British man arrested in Vegas for trying to 'kill' Donald Trump with policeman's gun
Published 21/06/2016 | 02:30
A British teenager arrested at a Donald Trump rally after going for a police officer’s gun told investigators he wanted to kill the US presidential hopeful.
Michael Sandford (19) tried to grab the weapon from the officer after asking for the Republican candidate’s autograph at a Las Vegas casino.
The teenager told investigators he had been planning the assassination for a year, including spending time on a firing range in recent days, and was convinced he would die in the attempt.
Sandford, who was carrying a UK driver’s licence, is expected to appear in a US court in Nevada charged with an act of violence.
The British national had lived in Hoboken, New Jersey, for around 18 months and had driven to San Bernardino in California before travelling to Las Vegas on Thursday.
The teenager told police he visited the Battlefield Vegas shooting range on Friday where he fired off 20 rounds from a 9mm Glock pistol to learn how to use it.
On Saturday he went to the Treasure Island Casino where Trump addressed a rally of 1,500 people amid tight security.
After approaching a police officer and asking for an autograph he grabbed the handle of the officer’s gun.
Sandford also told investigators he had a ticket for a Trump rally in Phoenix, Arizona, for later on Saturday as a back-up.
A UK Foreign Office spokesman said: “We are providing assistance following an arrest of a British national in Las Vegas.”

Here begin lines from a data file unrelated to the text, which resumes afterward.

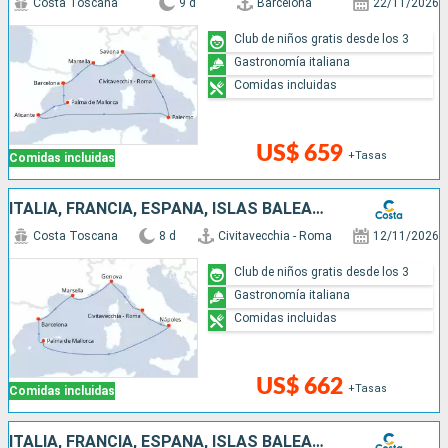
Costa Toscana
9 d
Barcelona
22/11/2026
Club de niños gratis desde los 3
Gastronomía italiana
Comidas incluidas
US$ 659
+Tasas
Comidas incluidas
ITALIA, FRANCIA, ESPAÑA, ISLAS BALEARES
Costa Toscana
8 d
Civitavecchia - Roma
12/11/2026
Club de niños gratis desde los 3
Gastronomía italiana
Comidas incluidas
US$ 662
+Tasas
Comidas incluidas
ITALIA, FRANCIA, ESPAÑA, ISLAS BALEARES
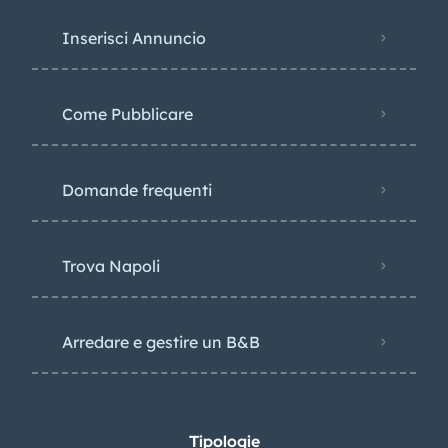
Inserisci Annuncio
Come Pubblicare
Domande frequenti
Trova Napoli
Arredare e gestire un B&B
Tipologie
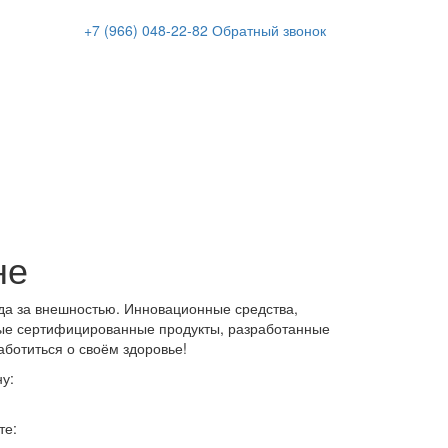
+7 (966)
048-22-82
Обратный звонок
не
да за внешностью. Инновационные средства,
ые сертифицированные продукты, разработанные
аботиться о своём здоровье!
у:
те:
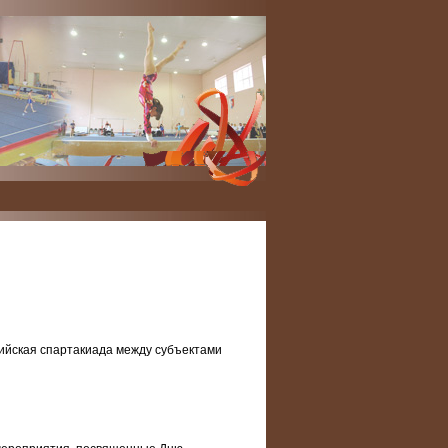
ссийская спартакиада между субъектами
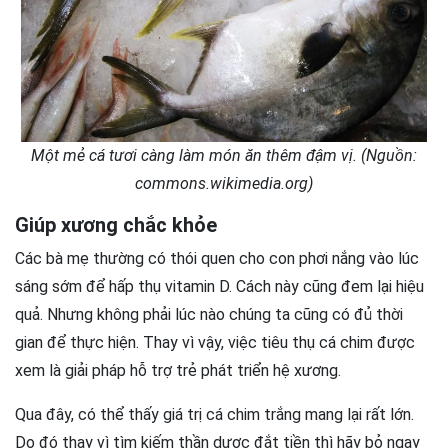
Một mẻ cá tươi càng làm món ăn thêm đậm vị. (Nguồn:
commons.wikimedia.org)
Giúp xương chắc khỏe
Các bà mẹ thường có thói quen cho con phơi nắng vào lúc
sáng sớm để hấp thụ vitamin D. Cách này cũng đem lại hiệu
quả. Nhưng không phải lúc nào chúng ta cũng có đủ thời
gian để thực hiện. Thay vì vậy, việc tiêu thụ cá chim được
xem là giải pháp hỗ trợ trẻ phát triển hệ xương.
Qua đây, có thể thấy giá trị cá chim trắng mang lại rất lớn.
Do đó thay vì tìm kiếm thần dược đắt tiền thì hãy bỏ ngay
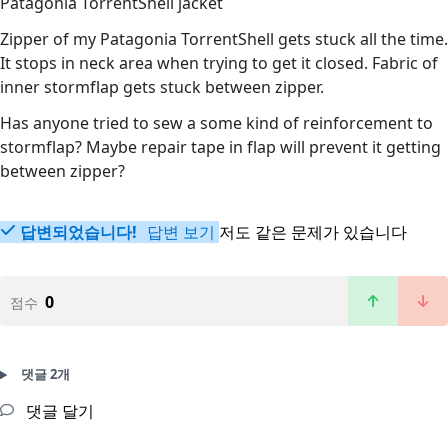
Patagonia TorrentShell jacket
Zipper of my Patagonia TorrentShell gets stuck all the time.
It stops in neck area when trying to get it closed. Fabric of
inner stormflap gets stuck between zipper.
Has anyone tried to sew a some kind of reinforcement to
stormflap? Maybe repair tape in flap will prevent it getting
between zipper?
답변되었습니다!
답변 보기
저도 같은 문제가 있습니다
0
점수
댓글 2개
댓글 달기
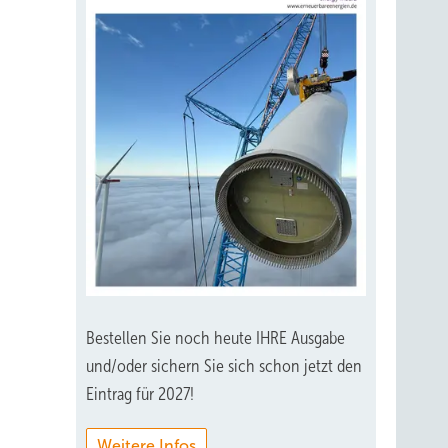
Bestellen Sie noch heute IHRE Ausgabe
und/oder sichern Sie sich schon jetzt den
Eintrag für 2027!
Weitere Infos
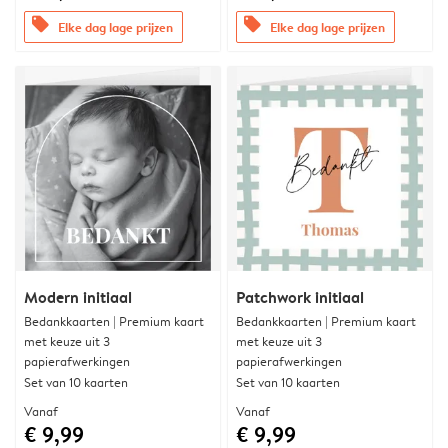
offers
offers
Elke dag lage prijzen
Elke dag lage prijzen
Modern initiaal
Patchwork initiaal
Bedankkaarten | Premium kaart
Bedankkaarten | Premium kaart
met keuze uit 3
met keuze uit 3
papierafwerkingen
papierafwerkingen
Set van 10 kaarten
Set van 10 kaarten
Vanaf
Vanaf
€ 9,99
€ 9,99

Meanwhile, Donald Trump parted ways yesterday with Corey Lewandowski, his controversial campaign manager, reportedly at the insistence of his children.

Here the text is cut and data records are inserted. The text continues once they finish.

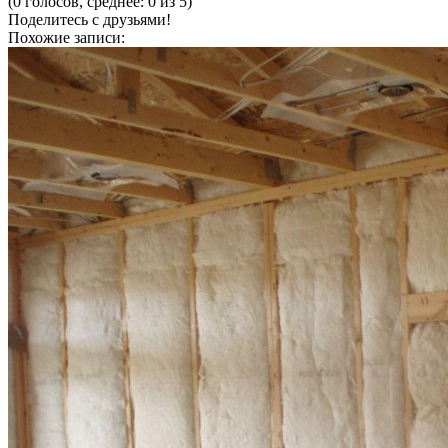
(0 голосов, среднее: 0 из 5)
Поделитесь с друзьями!
Похожие записи:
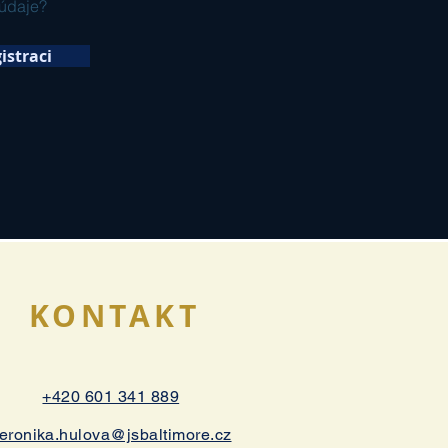
údaje?
istraci
KONTAKT
+420 601 341 889
eronika.hulova@jsbaltimore.cz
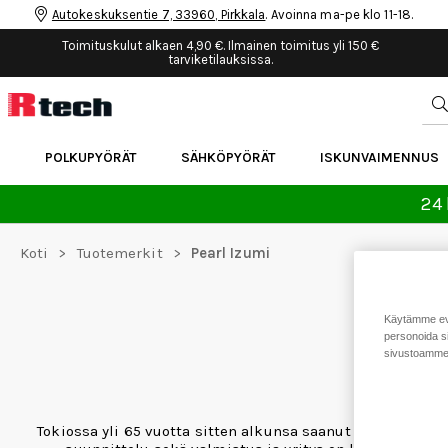
Autokeskuksentie 7, 33960, Pirkkala
. Avoinna ma-pe klo 11-18.
Toimituskulut alkaen 4,90 €. Ilmainen toimitus yli 150 €
tarviketilauksissa.
POLKUPYÖRÄT
SÄHKÖPYÖRÄT
ISKUNVAIMENNUS
24 
Koti
>
Tuotemerkit
>
Pearl Izumi
Käytämme eväs
personoida si
sivustoamme 
Tokiossa yli 65 vuotta sitten alkunsa saanut Pearl Izumi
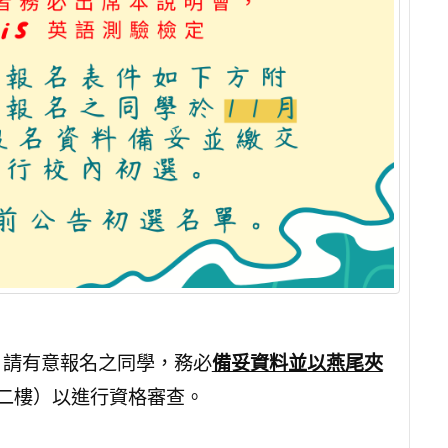
，請有意報名之同學，務必
備妥資料並以燕尾夾
二樓）以進行資格審查。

Mr Lewandowski had steered the campaign for the past year as it accumulated controversies and primary election victories and favoured a strategy described as “let Trump be Trump”.
He clashed with Paul Manafort, the veteran Republican strategist hired to professionalise the campaign ahead of the presidential election.
With Hillary Clinton’s push for the White House running rings around Mr Trump’s in terms of fundraising and organisation, Mr Lewandowski played an increasingly peripheral role.
Mr Manafort convinced Mr Trump to read speeches from an autocue and inject policy into what has always been a personality-led candidacy, while reassuring donors and party grandees that the candidate would “evolve”.
Having apparently won the internal power struggle, Mr Manafort is expected to take full control of the campaign.
Mr Lewandowski’s sudden exit comes three months after he was charged with battery for grabbing a reporter who was attempting to question Mr Trump.
The charges were subsequently dropped, but not before Mr Trump came under pressure to fire his campaign manager.
The news was welcomed by some in Mr Trump’s inner circle. Michael Caputo, New York campaign director, tweeted: “Ding dong the witch is dead!”
Mr Trump reportedly made the decision to remove Mr Lewandowski after a meeting with his children, who have taken active roles in the campaign.
Ivanka Trump, his daughter, went so far as to say she would step back from assisting further if Mr Lewandowski was not fired, according to CNN.
Mr Lewandowski said he did not know why he had been sacked and that he had a “great relationship” with Mr Manafort and Mr Trump’s children.